# How to add shower - easy way?



## joannie (Aug 5, 2009)

I don't want to replumb cut into walls etc. and hire a plumber.  

I have a standard size tub with walls on the side, & wall with a window on the back and cupboard on the other wall.  The cupboard is above the toilet and also above the bathtub -- I don't want to lose the cupboard so plan to cut it so it only goes as far as the edge of the bathtub.

The faucet has a central control directly above the water spout.  Is the easiest way to add a shower to get a spout on which I can attach one of those hand held showers and attach that to the wall?? after I remove the cupboard.

There is tile that goes up 3/4 of the right wall and partial back & to the cupboard on the left wall.  I doubt if I can find tile to match the tile (plastic) there so not sure how to handle that.  

I'd appreciate any quick easy ways to convert this bathtub to also be used as a shower.  Thank you


----------



## BantyMom (Aug 6, 2009)

Joannie, can we have pictures? I'm having a very hard time imagining it.


----------



## tmhremodel (Aug 6, 2009)

pictures would help. theres pros and cons to "doing it yourself". you can get a spout with attachment but pressure can become an issue, as well as other things. post some pictures so we can better visualize and lend help..


----------



## Nestor_Kelebay (Aug 6, 2009)

joannie said:


> Is the easiest way to add a shower to get a spout on which I can attach one of those hand held showers and attach that to the wall?



Yes.

What you should do is Google "Moen" and find out their phone number.  See if they have a "diverter spout" with an outlet for a hand held shower like this one:







With the above spout, when you pull the knob up, then water comes through the attachment for the hand held shower instead of out the end of the spout into the tub.

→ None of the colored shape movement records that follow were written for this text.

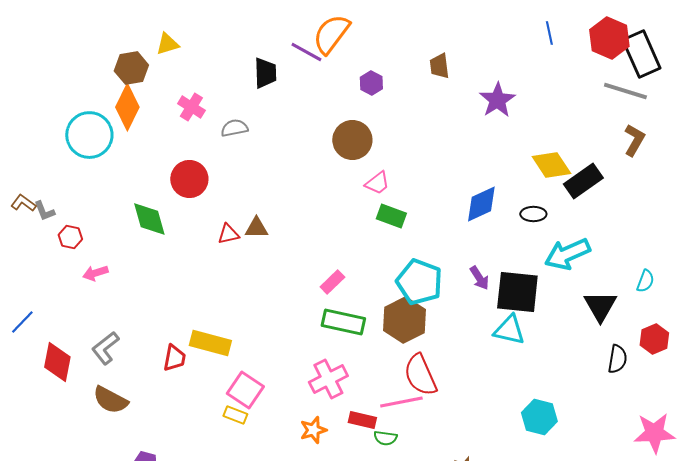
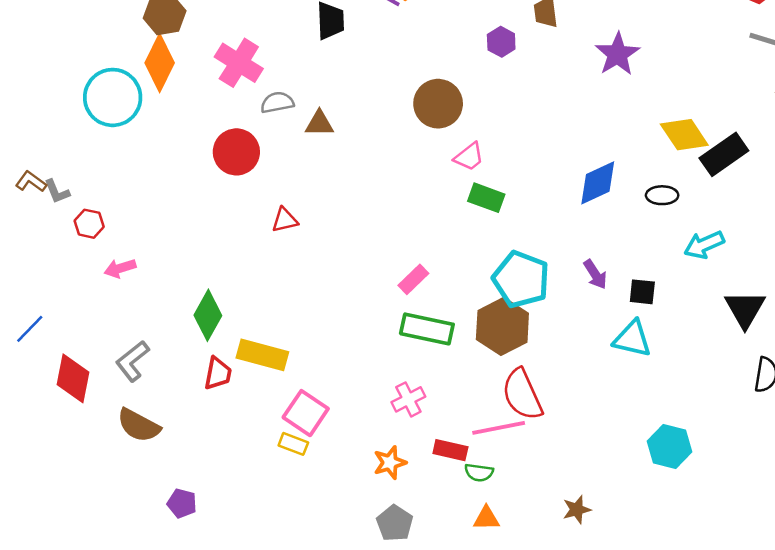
purple hexagon: (371, 83) -> (501, 42), moved
pink cross: (191, 107) -> (239, 63), size x1.4
gray semicircle: (234, 128) -> (277, 102), moved
green diamond: (149, 219) -> (208, 315), moved, turned 45
brown triangle: (256, 228) -> (319, 123), moved
cyan arrow: (567, 254) -> (704, 245), size x0.7
black square: (517, 292) -> (642, 292), size x0.5
pink cross: (328, 379) -> (408, 399), size x0.7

Now, the reason you want to get a Moen spout is because Moen diverter spouts have something called a "cup washer" in the gate that stops the flow of water through the spout.  When this cup washer is positioned in front of the pipe the water is coming out of, it "inflates" with water and the lip of the cup washer moves forward to seal off the end of the water supply pipe.  The result is that you get NO, ZERO, NADA water coming out the end of the spout when you're showering.  All of the water comes out the shower head, and this is important to getting a decent shower.  If you buy a fake Moen spout that's made in China, it'll look the same, and even say "Moen" or "Delta" or whatever on the packaging, but won't have the patented cup washer in it, and so it just won't work as well.  With a lot of water coming out the spout instead of the shower head, the pressure of the water in the shower head will be less, and the velocity it comes out the holes in the shower head will be lower.  The result will be the shower head "spilling" water on you rather than it "spraying" water on you.

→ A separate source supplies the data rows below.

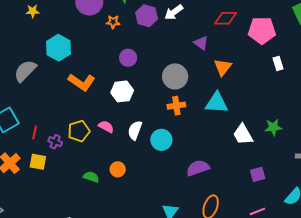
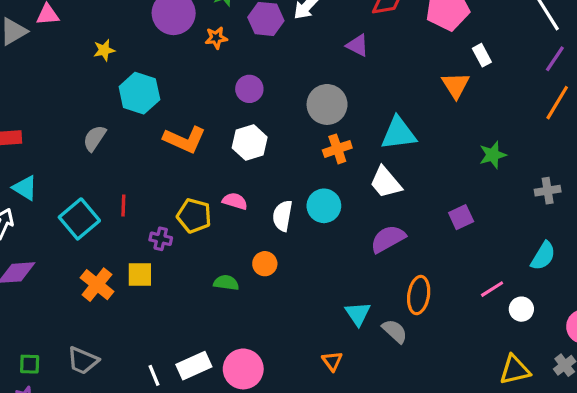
yellow star: (33, 11) -> (104, 50), moved
orange triangle: (223, 67) -> (456, 85), moved
gray semicircle: (25, 71) -> (95, 138), size x0.7
white semicircle: (135, 130) -> (282, 216), moved
yellow pentagon: (79, 131) -> (194, 216), turned -30
red line: (35, 132) -> (123, 206), moved
white trapezoid: (243, 134) -> (386, 182), moved
purple square: (258, 174) -> (461, 217), moved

The way to tell the spout is made by the Moen company is to look on the bottom of the spout.  If you don't see the word "Moen" molded right into the plastic, then it's not a Moen and won't have that cup washer.

The way to tell how your spout attaches is to look on the bottom of the spout right near the wall for an opening in the spout like this:






If you see that opening at the bottom, you should find a set screw in there that holds the spout on to a copper pipe.  If there is no opening, then your spout unscrews.

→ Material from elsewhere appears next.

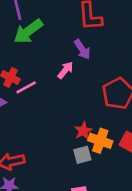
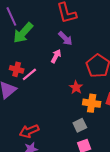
red star: (83, 131) -> (76, 87), moved
gray square: (82, 155) -> (80, 125), moved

(If you have an opening, but you can't find a set screw, be aware that some companies are using the same spout "shell" for their "slip-on" spouts as they are for their "screw-on" spouts.   So, if there's an opening, but no set screw, it probably screws on.)


----------



## joannie (Aug 7, 2009)

I appreciate the info about Moen faucets.  I see now where I can post pictures and will try to get those taken later today.  I think that will also help showing the cupboard situation.  Thanks


----------



## Nestor_Kelebay (Aug 7, 2009)

In order to post pictures, you have to have them uploaded onto a internet web site that anyone can access.  If you just take a picture with a digital camera and load them onto your computer, they won't be availabe to view by others because other people don't have access to the files on your computer.  Other people can only access the images on internet web sites.

Check out the website "Photobucket".  It provides space for people to upload their own pictures so that anyone on the internet can see them.

In my own case, I use the "postcard" icon above to post pictures I find on the web, or upload photos onto my company's web site (I own the company), and link to those photos.

Also, if you're planning to convert your bathtub to having a shower, then you'd do well to clean any ceramic tiling grout lines on the walls with a phosphoric acid bathroom cleaner or toilet bowl cleaner first, and then seal the grout with an acrylic film forming grout sealer like this one:






You can find that acrylic film forming grout sealer here:

http://www.glaze-n-seal.com/sealers.html

You can also use "Gloss Sealer & Finish" made by Tile Lab and sold at Home Depot, but MAKE SURE to clean your grout first.  This product doesn't cross link like the Glaze 'N Seal sealer does, and so you end up with a more permeable acrylic film.  If you put Gloss Sealer & Finish over soap scum, then mildew will feed and grow on the soap scum because that acrylic film will be permeable enough to allow H2O molecules to pass through it.  By cleaning that soap scum off, there will be no food for the mildew spores that may be on the grout you seal to feed on.

The reason why is that mildew won't grow on ceramic tile above a bathtub without a shower.  The reason why is that, just like everything else, mildew need food to grow.  Bar soap is made from plant oils (notably palm oil and olive oil) and that oil is converted into soap by reacting those oils with a strong alkali in a chemical process called "saponification".  It is the remnants of the plant oil molecules in soap, soap scum, oil based house paints (linseed and Tung oil) and oil based artists's paints (poppy seed oil and walnut oil) that provide the food for mildew to grow on grout, walls and even priceless paintings.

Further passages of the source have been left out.